Broken Beauty

Read: John 20:19-30

Then he said to Thomas, “Put your finger here and see my hands. Reach out your hand and put it in my side. Do not doubt but believe.” (John 20:27, NRSV).

What’s the point of pain?

Don’t get your hopes up. I can’t answer that question. But I would like to at least honor it with a few observations.

Sometimes pain is transformed into something beautiful.

When composer, Johannes Brahms, got back from a visit to his mother’s grave, he added a movement to his A German Requiem. It is an intimate interlude in the piece, voiced for a soprano soloist. She sings the words Brahms needed to hear: So you have pain now; but I will see you again, and your heart will rejoice, and no one will take your joy from you…as a mother comforts her child, so I will comfort you.

Brahms borrowed those words from Jesus and Isaiah, but he must have heard his mother’s voice in them as he composed this piece. And when we hear them, we are comforted as well. Brokenness has been transformed into beauty, and it is a beauty from which we all benefit.

A word of caution is in order here. If we are not careful this can turn into something trite. Nobody needs a slogan like, “No pain, no gain!” slapped onto their wound like a band-aid. Suffering is suffering, and we don’t make it less so by rushing to look on the bright side. Having said that, however, one can’t help but marvel at the mysterious alchemy that sometimes turns suffering’s “dross” into gold.

There is an ancient Japanese art form that specializes in this very sort of alchemy. It’s called Kintsugi. It involves taking pieces of broken pottery and mending them with materials graced with gold. The end result is something that is arguably more beautiful than it was before.

In his book, Art and Faith: A Theology of Making, Kintsugi master, Makoto Fujimura, looks at faith through the lens of his art. The results are stunning. For example, he points out that even after resurrection, Jesus still bears the wounds of his crucifixion. Then Fujimura writes, “Through these sacred wounds a new world is born; through the revealing of the wounds still embedded in the new body of Christ, our faith is given.”

We begin to see what he means when he reminds us that, “The Christian gospel, or the Good News, begins with the awareness of our brokenness…Christ came not to “fix” us, not just to restore, but to make us a new creation.”* Not unlike a work of Kintsugi art.

This is good news. Yes, we are broken. But in the hands of the Artist, our brokenness may yet be transformed into beauty. The world’s brokenness may yet be transformed into beauty.

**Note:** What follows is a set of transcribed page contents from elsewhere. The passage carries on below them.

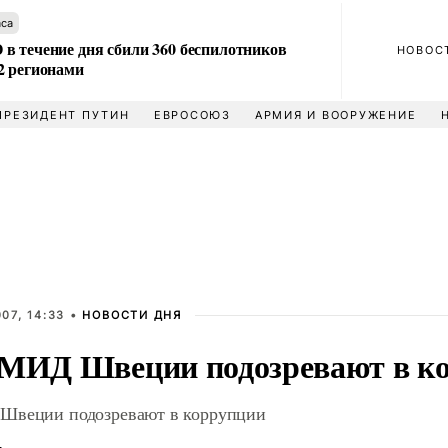
аса
в течение дня сбили 360 беспилотников
НОВОС
2 регионами
ПРЕЗИДЕНТ ПУТИН
ЕВРОСОЮЗ
АРМИЯ И ВООРУЖЕНИЕ
07, 14:33 •
НОВОСТИ ДНЯ
 МИД Швеции подозревают в к
Швеции подозревают в коррупции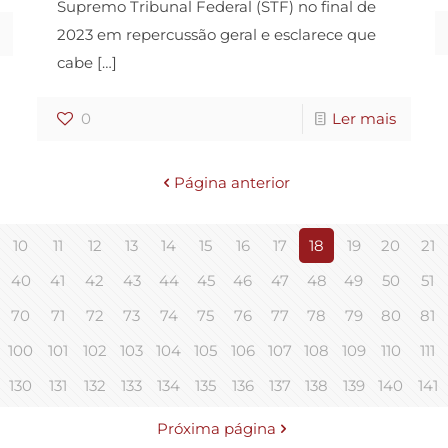
Supremo Tribunal Federal (STF) no final de
2023 em repercussão geral e esclarece que
cabe
[…]
0
Ler mais
Página anterior
10
11
12
13
14
15
16
17
18
19
20
21
40
41
42
43
44
45
46
47
48
49
50
51
70
71
72
73
74
75
76
77
78
79
80
81
100
101
102
103
104
105
106
107
108
109
110
111
130
131
132
133
134
135
136
137
138
139
140
141
Próxima página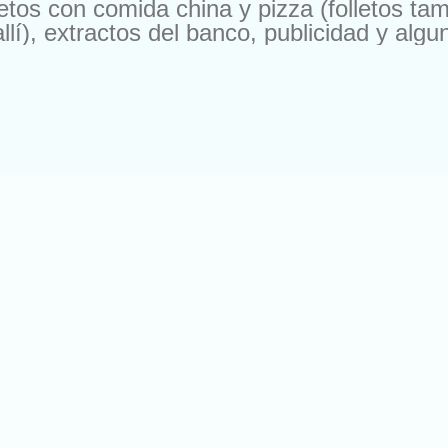
etos con comida china y pizza (folletos ta
llí), extractos del banco, publicidad y alg
dríguez González (siempre se equivocan 
que no sepáis quién es el tal Francisco Ni
is de otro planeta. En caso de que alguno 
ste link podéis saber algo más de él. ¿Qué
í viene la parte misteriosa. Me pone en c
nzuelo) que en el caso de que escribiera en
se verá en la obligación (como si no tuvie..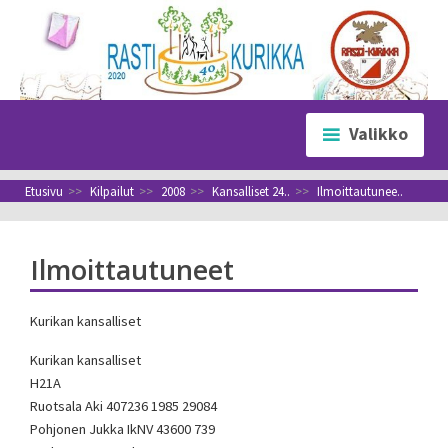
Siirry
sisältöön
Valikko
Etusivu
>>
Kilpailut
>>
2008
>>
Kansalliset 24..
>>
Ilmoittautunee..
Ilmoittautuneet
Kurikan kansalliset
Kurikan kansalliset
H21A
Ruotsala Aki 407236 1985 29084
Pohjonen Jukka IkNV 43600 739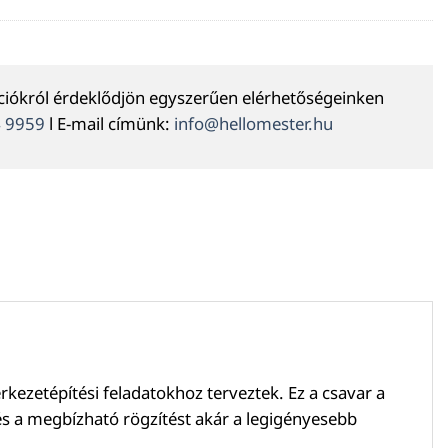
ációkról érdeklődjön egyszerűen elérhetőségeinken
4 9959
l E-mail címünk:
info@hellomester.hu
kezetépítési feladatokhoz terveztek. Ez a csavar a
és a megbízható rögzítést akár a legigényesebb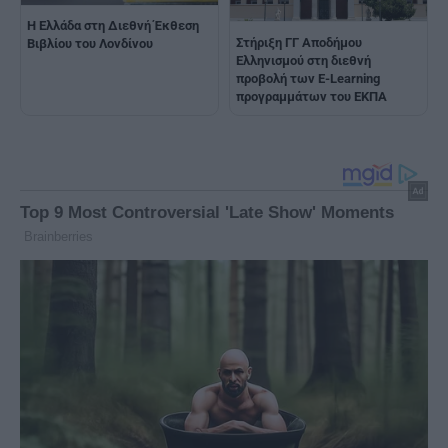
Η Ελλάδα στη Διεθνή Έκθεση
Στήριξη ΓΓ Αποδήμου
Βιβλίου του Λονδίνου
Ελληνισμού στη διεθνή
προβολή των E-Learning
προγραμμάτων του ΕΚΠΑ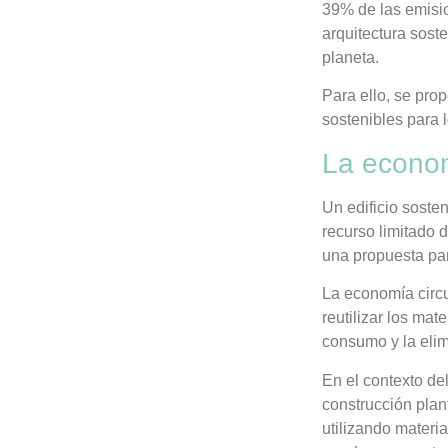
39% de las emis
arquitectura sost
planeta.
Para ello, se pro
sostenibles para l
La econom
Un edificio soste
recurso limitado d
una propuesta par
La economía circu
reutilizar los mat
consumo y la elim
En el contexto de
construcción plan
utilizando mater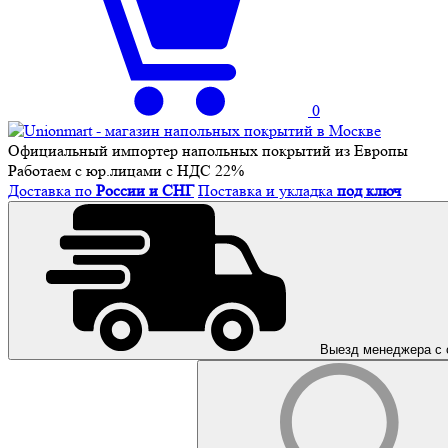
0
Официальный импортер напольных покрытий из Европы
Работаем с юр.лицами с НДС 22%
Доставка по
России и СНГ
Поставка и укладка
под ключ
Выезд менеджера с 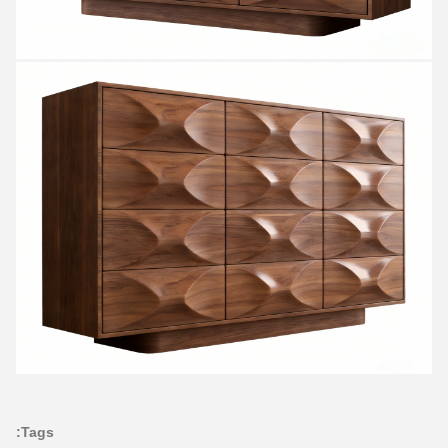
Tags: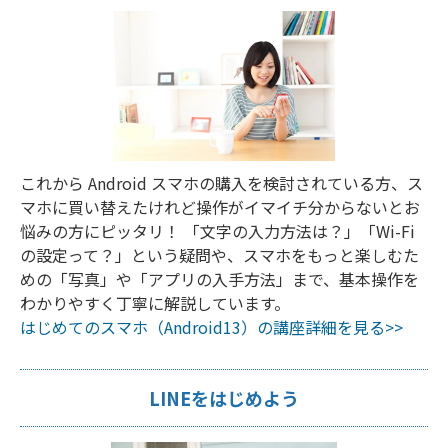
これから Android スマホの購入を検討されている方、ス
マホに買い替えたけれど操作がイマイチ分からないとお
悩みの方にピッタリ！ 「文字の入力方法は？」「Wi-Fi
の設定って？」という疑問や、スマホをもっと楽しむた
めの「写真」や「アプリの入手方法」まで、基本操作を
わかりやすく丁寧に解説しています。
はじめてのスマホ（Android13）の講座詳細を見る>>
LINEをはじめよう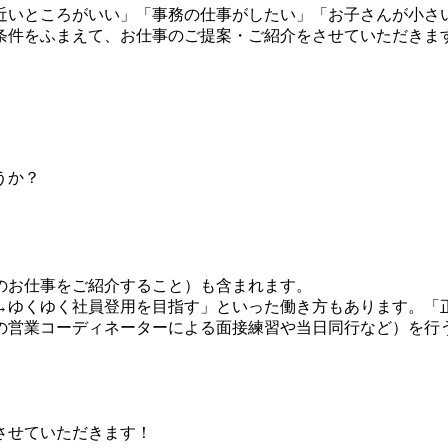
近いところがいい」「事務の仕事がしたい」「お子さんが小さ
条件をふまえて、お仕事のご提案・ご紹介をさせていただきま
うか？
のお仕事をご紹介すること）も含まれます。
→ゆく
ゆく社員登用を目指す」といった働き方もあります。「
の営業コーディネーターによる面接練習や当日同行など）を行
させていただきます！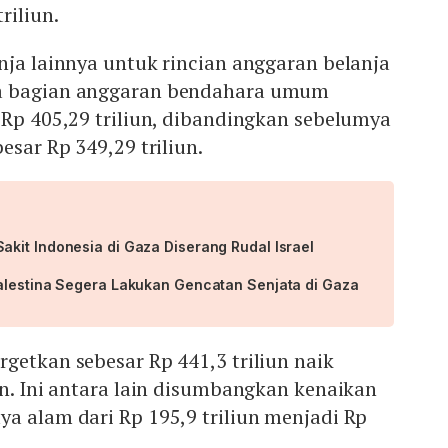
riliun.
nja lainnya untuk rincian anggaran belanja
a bagian anggaran bendahara umum
 Rp 405,29 triliun, dibandingkan sebelumya
esar Rp 349,29 triliun.
kit Indonesia di Gaza Diserang Rudal Israel
alestina Segera Lakukan Gencatan Senjata di Gaza
getkan sebesar Rp 441,3 triliun naik
un. Ini antara lain disumbangkan kenaikan
a alam dari Rp 195,9 triliun menjadi Rp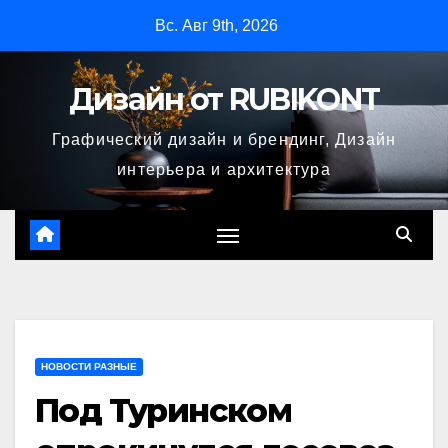
Перейти
Вс. Авг 9th, 2026
к
содержимому
Дизайн от RUBIKONT
Графический дизайн и брендинг, Дизайн
интерьера и архитектура
НОВОСТИ РАЗНЫЕ
Под Туринском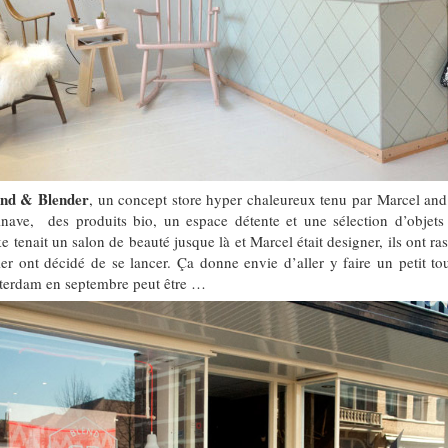
end & Blender
, un concept store hyper chaleureux tenu par Marcel an
inave, des produits bio, un espace détente et une sélection d’objets
ke tenait un salon de beauté jusque là et Marcel était designer, ils ont 
er ont décidé de se lancer. Ça donne envie d’aller y faire un petit tou
terdam en septembre peut être …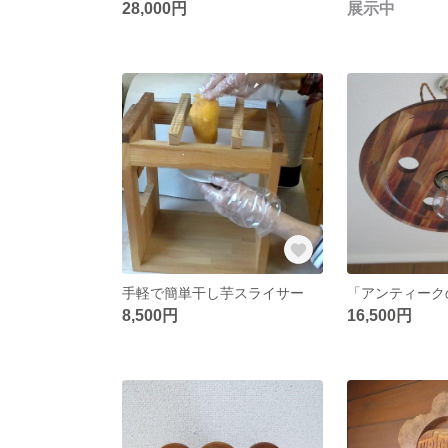
28,000円
展示中
手軽で簡単干し芋スライサー
8,500円
16,500円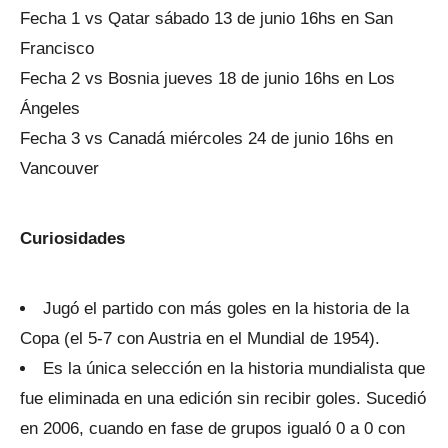
Fecha 1 vs Qatar sábado 13 de junio 16hs en San
Francisco
Fecha 2 vs Bosnia jueves 18 de junio 16hs en Los
Ángeles
Fecha 3 vs Canadá miércoles 24 de junio 16hs en
Vancouver
Curiosidades
Jugó el partido con más goles en la historia de la
Copa (el 5-7 con Austria en el Mundial de 1954).
Es la única selección en la historia mundialista que
fue eliminada en una edición sin recibir goles. Sucedió
en 2006, cuando en fase de grupos igualó 0 a 0 con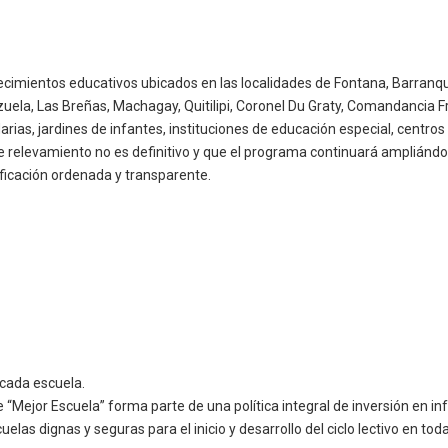
ecimientos educativos ubicados en las localidades de Fontana, Barranque
uela, Las Breñas, Machagay, Quitilipi, Coronel Du Graty, Comandancia Fr
rias, jardines de infantes, instituciones de educación especial, centros
ste relevamiento no es definitivo y que el programa continuará ampliá
ificación ordenada y transparente.
 cada escuela.
“Mejor Escuela” forma parte de una política integral de inversión en in
elas dignas y seguras para el inicio y desarrollo del ciclo lectivo en toda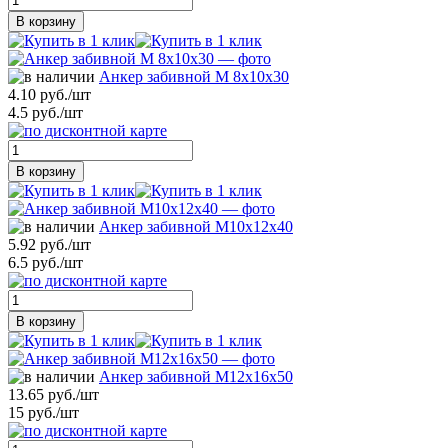
В корзину
Анкер забивной М 8х10х30
4.10 руб./шт
4.5 руб./шт
В корзину
Анкер забивной М10х12х40
5.92 руб./шт
6.5 руб./шт
В корзину
Анкер забивной М12х16х50
13.65 руб./шт
15 руб./шт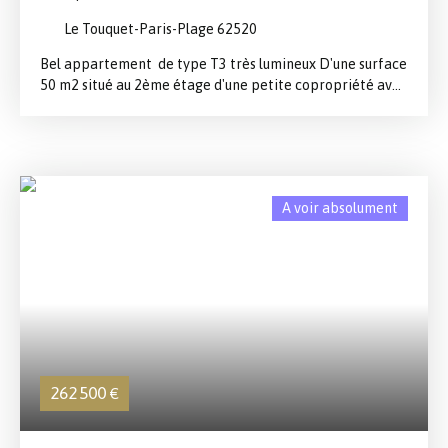
Le Touquet-Paris-Plage 62520
Bel appartement de type T3 très lumineux D'une surface
50 m2 situé au 2ème étage d'une petite copropriété avec
ascenseur et accès sécurisé. Il se compose : - d'un séjour
donnant sur un grand balcon plein sud, - d'une cuisine
ouverte, - d'une salle de bain, WC séparés, - de 2
chambres (dont une passante) Emplacement top proche
mer ( côté mini golf). Centre accessible en 5 min à pied,
A voir absolument
plage à 100 mètres. Secteur calme. Exposition SUD
262 500
€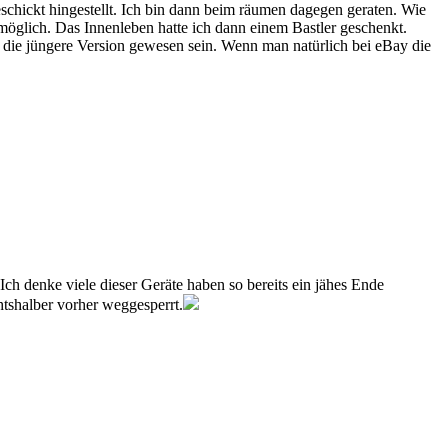
chickt hingestellt. Ich bin dann beim räumen dagegen geraten. Wie
möglich. Das Innenleben hatte ich dann einem Bastler geschenkt.
o die jüngere Version gewesen sein. Wenn man natürlich bei eBay die
 Ich denke viele dieser Geräte haben so bereits ein jähes Ende
tshalber vorher weggesperrt.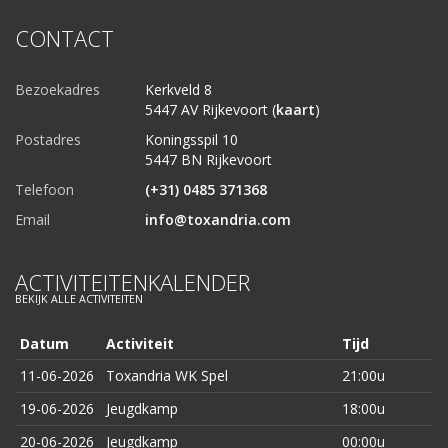
CONTACT
Bezoekadres
Kerkveld 8
5447 AV Rijkevoort (
kaart
)
Postadres
Koningsspil 10
5447 BN Rijkevoort
Telefoon
(+31) 0485 371368
Email
info@toxandria.com
ACTIVITEITENKALENDER
BEKIJK ALLE ACTIVITEITEN
Datum
Activiteit
Tijd
11-06-2026
Toxandria WK Spel
21:00u
19-06-2026
Jeugdkamp
18:00u
20-06-2026
Jeugdkamp
00:00u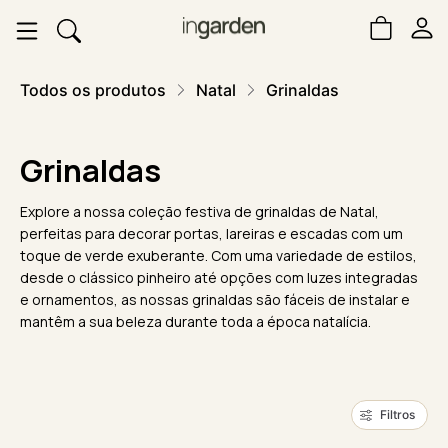
Todos os produtos
Natal
Grinaldas
Grinaldas
Explore a nossa coleção festiva de grinaldas de Natal,
perfeitas para decorar portas, lareiras e escadas com um
toque de verde exuberante. Com uma variedade de estilos,
desde o clássico pinheiro até opções com luzes integradas
e ornamentos, as nossas grinaldas são fáceis de instalar e
mantêm a sua beleza durante toda a época natalícia.
Filtros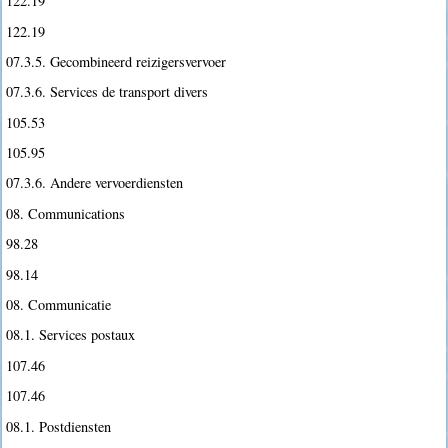
122.19
122.19
07.3.5. Gecombineerd reizigersvervoer
07.3.6. Services de transport divers
105.53
105.95
07.3.6. Andere vervoerdiensten
08. Communications
98.28
98.14
08. Communicatie
08.1. Services postaux
107.46
107.46
08.1. Postdiensten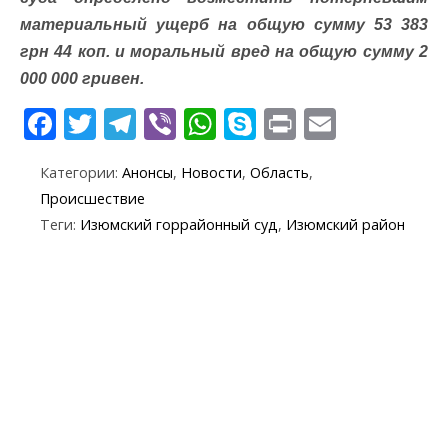
материальный ущерб на общую сумму 53 383
грн 44 коп. и моральный вред на общую сумму 2
000 000 гривен.
F
T
T
Vi
W
S
Pr
E
ac
w
el
b
h
k
in
m
Категории:
Анонсы
,
Новости
,
Область
,
e
itt
e
er
at
y
t
ai
Происшествие
b
er
gr
s
p
l
Теги:
Изюмский горрайонный суд
,
Изюмский район
o
a
A
e
o
m
p
k
p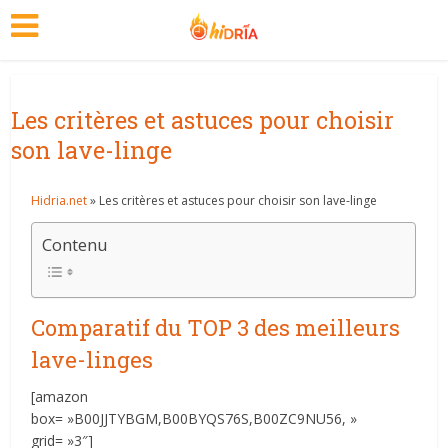
Les critères et astuces pour choisir
son lave-linge
Hidria.net
» Les critères et astuces pour choisir son lave-linge
Contenu
Comparatif du TOP 3 des meilleurs
lave-linges
[amazon
box= »B00JJTYBGM,B00BYQS76S,B00ZC9NU56, »
grid= »3″]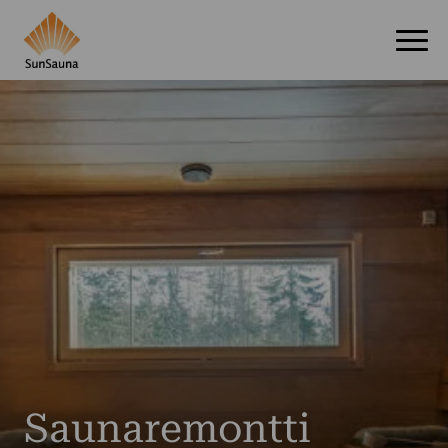
Saunaremontti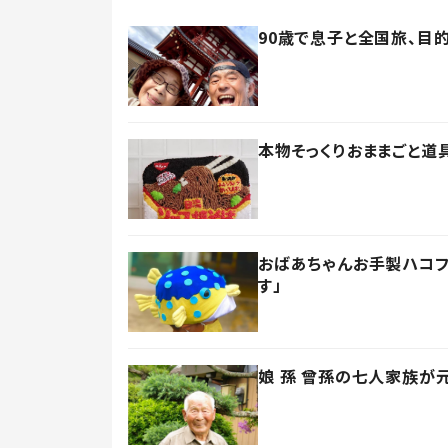
90歳で息子と全国旅、目
本物そっくりおままごと道
おばあちゃんお手製ハコ
す」
娘 孫 曾孫の七人家族が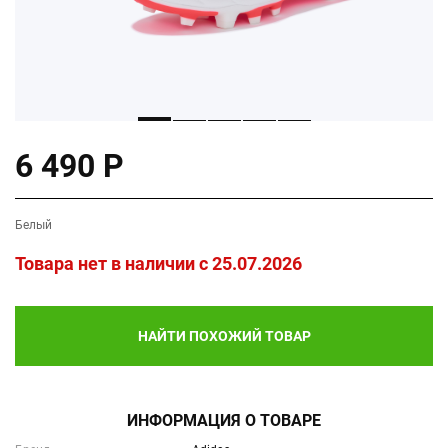
6 490 Р
Белый
Товара нет в наличии c 25.07.2026
НАЙТИ ПОХОЖИЙ ТОВАР
ИНФОРМАЦИЯ О ТОВАРЕ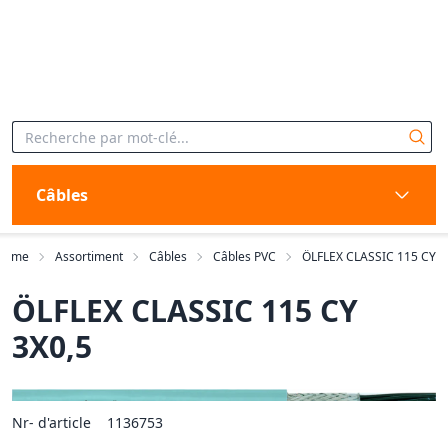
Câbles
Home
Assortiment
Câbles
Câbles PVC
ÖLFLEX CLASSIC 115 CY
ÖLFLEX CLASSIC 115 CY
3X0,5
Nr- d'article
1136753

Ponder these words by Leonard Cohen:

Ring the bells that still can ring,

Forget your perfect offering.

There’s a crack in everything.

That’s how the light gets in.

Pray: Gather our brokenness, crucified and resurrected God. Then transform it into beauty and blessing.

 

*Both quotes are from the book Art and Faith: A Theology of Making by Makoto Fujimura (Yale University Press, 2020), p. 45. For more on both John 20:27 and Makato Fujimura, see “Why Is Jesus Still Wounded After His Resurrection” by Peter Wehner in the New York Times, April 3, 2021.